As ordered reported by the Senate Committee on Energy and Natural Resources on November 19, 2015
S. 1583 would specify that the licensee of the Terror Lake hydroelectric project (number 2743), located within the Kodiak National Wildlife Refuge in Alaska, can expand that project to occupy not more than 20 acres of additional federal land. Under the bill, the proposed expansion would require no further approval by the Secretary of the Interior.

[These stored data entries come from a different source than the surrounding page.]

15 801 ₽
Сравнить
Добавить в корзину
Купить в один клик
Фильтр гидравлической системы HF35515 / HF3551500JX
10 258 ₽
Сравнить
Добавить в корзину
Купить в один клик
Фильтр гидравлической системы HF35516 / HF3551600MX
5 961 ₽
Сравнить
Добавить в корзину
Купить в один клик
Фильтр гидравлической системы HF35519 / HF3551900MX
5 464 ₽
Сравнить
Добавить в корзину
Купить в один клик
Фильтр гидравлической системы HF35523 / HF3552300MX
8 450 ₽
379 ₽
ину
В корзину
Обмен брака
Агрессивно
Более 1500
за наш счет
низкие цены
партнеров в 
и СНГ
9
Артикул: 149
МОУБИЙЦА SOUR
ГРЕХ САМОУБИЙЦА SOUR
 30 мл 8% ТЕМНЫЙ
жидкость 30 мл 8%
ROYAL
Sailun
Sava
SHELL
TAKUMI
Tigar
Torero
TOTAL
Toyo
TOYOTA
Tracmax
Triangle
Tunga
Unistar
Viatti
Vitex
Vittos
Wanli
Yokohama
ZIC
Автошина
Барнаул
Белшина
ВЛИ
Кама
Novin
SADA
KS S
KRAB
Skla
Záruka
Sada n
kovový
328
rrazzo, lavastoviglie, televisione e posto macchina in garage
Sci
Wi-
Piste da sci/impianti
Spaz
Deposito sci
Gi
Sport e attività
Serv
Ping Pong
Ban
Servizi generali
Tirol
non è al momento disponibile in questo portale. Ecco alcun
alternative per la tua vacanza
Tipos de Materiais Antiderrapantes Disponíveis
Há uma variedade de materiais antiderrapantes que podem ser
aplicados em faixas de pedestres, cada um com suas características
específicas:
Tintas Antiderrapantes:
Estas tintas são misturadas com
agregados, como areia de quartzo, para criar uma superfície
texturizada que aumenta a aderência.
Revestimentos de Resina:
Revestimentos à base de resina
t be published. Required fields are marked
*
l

CBO estimates that enacting S. 1583 would not significantly affect the federal budget. According to the Department of the Interior, the federal lands that would be affected by the proposed expansion currently generate no significant receipts from programs to develop natural resources and are not expected to do so in the future. As a result, CBO expects that the proposed expansion would not affect offsetting receipts (which are treated as reductions in direct spending). CBO also expects that enacting S. 1583 could have a minor impact on spending by the Federal Energy Regulatory Commission (FERC), which regulates the Terror Lake hydroelectric project. Because FERC recovers 100 percent of its costs through user fees, however, any change in that agency’s costs (which are controlled through annual appropriation acts) would be offset by an equal change in fees that the commission charges, resulting in no net change in federal spending.
Enacting S. 1583 would not affect direct spending or revenues; therefore, pay-as-you-go procedures do not apply. CBO estimates that enacting S. 1583 would not increase net direct spending or on-budget deficits in any of the four consecutive 10-year periods beginning in 2026.
S. 1583 contains no intergovernmental or private-sector mandates as defined in the Unfunded Mandates Reform Act and would impose no costs on state, local, or tribal governments.